Em dezembro de 2022, o ministro do STF (Supremo Tribunal Federal), Gilmar Mendes, concedeu a prisão domiciliar humanitária a Cleudso, levando em consideração laudo médico apresentado após atendimento de emergência em uma UBS (Unidade Básica de Saúde) de Lavínia, cidade onde fica a penitenciária onde ele cumpria pena.

 

Foi a terceira vez que o médico obteve a prisão domiciliar.

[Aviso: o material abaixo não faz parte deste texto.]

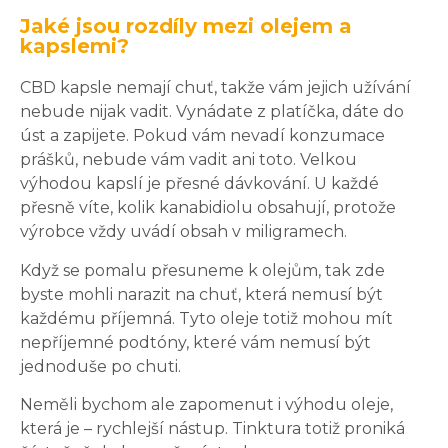
Jaké jsou rozdíly mezi olejem a
kapslemi?
CBD kapsle nemají chuť, takže vám jejich užívání
nebude nijak vadit. Vynádate z platíčka, dáte do
úst a zapijete. Pokud vám nevadí konzumace
prášků, nebude vám vadit ani toto. Velkou
výhodou kapslí je přesné dávkování. U každé
přesně víte, kolik kanabidiolu obsahují, protože
výrobce vždy uvádí obsah v miligramech.
Když se pomalu přesuneme k olejům, tak zde
byste mohli narazit na chuť, která nemusí být
každému příjemná. Tyto oleje totiž mohou mít
nepříjemné podtóny, které vám nemusí být
jednoduše po chuti.
Neměli bychom ale zapomenut i výhodu oleje,
která je – rychlejší nástup. Tinktura totiž proniká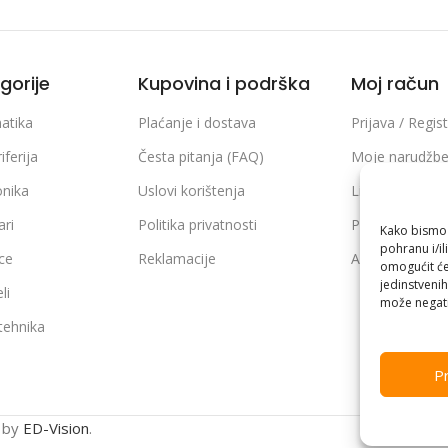
gorije
Kupovina i podrška
Moj račun
atika
Plaćanje i dostava
Prijava / Regist
iferija
Česta pitanja (FAQ)
Moje narudžb
onika
Uslovi korištenja
Lista želja
ari
Politika privatnosti
Poređenje pro
Kako bismo p
pohranu i/il
ice
Reklamacije
Adrese i podaci
omogućit će
jedinstvenih
li
može negati
 tehnika
Pr
n by
ED-Vision
.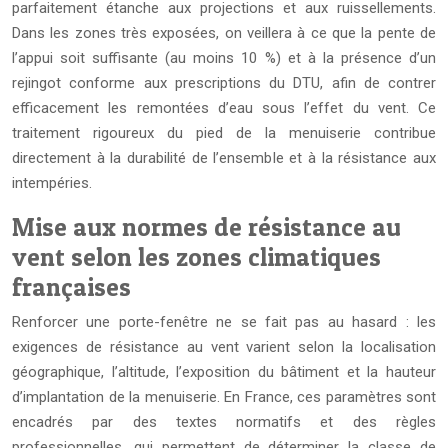
parfaitement étanche aux projections et aux ruissellements.
Dans les zones très exposées, on veillera à ce que la pente de
l’appui soit suffisante (au moins 10 %) et à la présence d’un
rejingot conforme aux prescriptions du DTU, afin de contrer
efficacement les remontées d’eau sous l’effet du vent. Ce
traitement rigoureux du pied de la menuiserie contribue
directement à la durabilité de l’ensemble et à la résistance aux
intempéries.
Mise aux normes de résistance au
vent selon les zones climatiques
françaises
Renforcer une porte-fenêtre ne se fait pas au hasard : les
exigences de résistance au vent varient selon la localisation
géographique, l’altitude, l’exposition du bâtiment et la hauteur
d’implantation de la menuiserie. En France, ces paramètres sont
encadrés par des textes normatifs et des règles
professionnelles, qui permettent de déterminer la classe de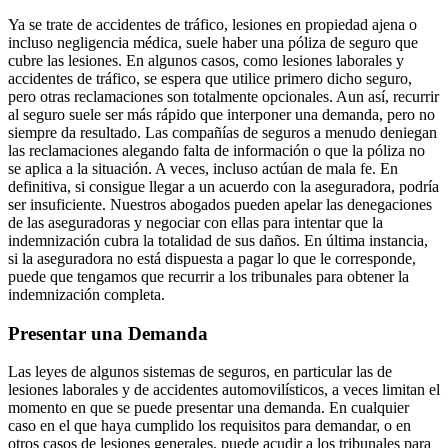
Ya se trate de accidentes de tráfico, lesiones en propiedad ajena o
incluso negligencia médica, suele haber una póliza de seguro que
cubre las lesiones. En algunos casos, como lesiones laborales y
accidentes de tráfico, se espera que utilice primero dicho seguro,
pero otras reclamaciones son totalmente opcionales. Aun así, recurrir
al seguro suele ser más rápido que interponer una demanda, pero no
siempre da resultado. Las compañías de seguros a menudo deniegan
las reclamaciones alegando falta de información o que la póliza no
se aplica a la situación. A veces, incluso actúan de mala fe. En
definitiva, si consigue llegar a un acuerdo con la aseguradora, podría
ser insuficiente. Nuestros abogados pueden apelar las denegaciones
de las aseguradoras y negociar con ellas para intentar que la
indemnización cubra la totalidad de sus daños. En última instancia,
si la aseguradora no está dispuesta a pagar lo que le corresponde,
puede que tengamos que recurrir a los tribunales para obtener la
indemnización completa.
Presentar una Demanda
Las leyes de algunos sistemas de seguros, en particular las de
lesiones laborales y de accidentes automovilísticos, a veces limitan el
momento en que se puede presentar una demanda. En cualquier
caso en el que haya cumplido los requisitos para demandar, o en
otros casos de lesiones generales, puede acudir a los tribunales para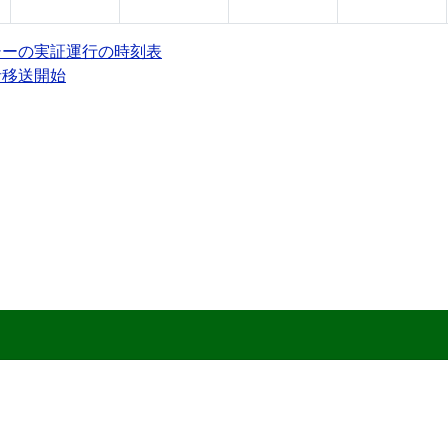
シーの実証運行の時刻表
者移送開始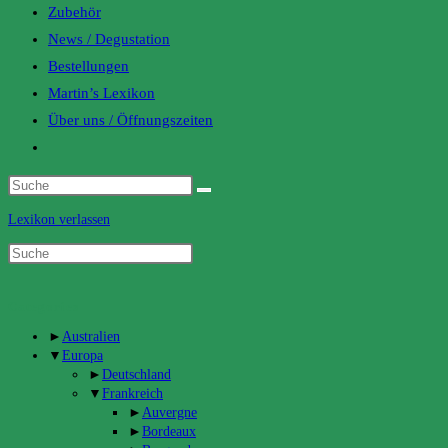
Zubehör
News / Degustation
Bestellungen
Martin’s Lexikon
Über uns / Öffnungszeiten
Toggle
website
search
Lexikon verlassen
Categories
►
Australien
▼
Europa
►
Deutschland
▼
Frankreich
►
Auvergne
►
Bordeaux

Em 2021 ele havia sido beneficiado, após a Justiça acatar pedido da defesa, mediante relatório médico atestando problemas de saúde que poderiam comprometê-lo se permanecesse na prisão.

 

Ele deixou o CR (Centro de Ressocialização) de Araçatuba em 16 de abril, mas no dia 19, a Polícia Civil cumpriu mandados de busca e apreensão expedidos pela Justiça em uma clínica e um consultório em médico em Birigui, por suspeita de que o laudo médico apresentado teria sido falsificado.

 

Revogou

 

Ao ser comunicado da investigação, Gilmar Mendes revogou o benefício e Cleudson foi capturado em 2 de maio de 2021. Na ocasião, o ministro determinou que o médico, ao dar entrada na prisão, fosse submetido a novo exame para confirmar as condições de saúde dele.

 

Em maio de 2022, o ministro Ribeiro Dantas, do STJ (Superior Tribunal de Justiça), concedeu novo direito à prisão domiciliar a Cleudson, com base em atestado médico apresentado pela defesa. O benefício referiu-se apenas ao processo que tramitou na Justiça de Penápolis e ele foi mantido na penitenciária em Lavínia.

 

Internado

 

Em 25 de abril de 2024, Cleudson foi internado na Santa Casa de Birigui, supostamente após ter sido levado para atendimento médico no pronto-socorro, queixando de dores no peito. O serviço de saúde havia sido gerenciado pela OSS que ele comandaria antes de ser preso e condenado. Após passar por eletrocardiograma, ele teria sido encaminhado à Santa Casa.

 

Posteriormente, a reportagem apurou que a internação de Cleudson na Santa Casa de Birigui ocorreu após a Justiça ter revogado a prisão domiciliar concedida a ele em 2022, pelo STF. A Justiça inclusive havia autorizado uma busca na casa dele, a qual foi frustrada devido à internação.

 

Na sexta-feira, a Justiça de Birigui revogou a decisão que determinava o retorno de Cleudson para o sistema prisional e, na manhã do sábado, o médico teve alta médica, após passar quase 24 horas internado na UTI, e voltou para casa.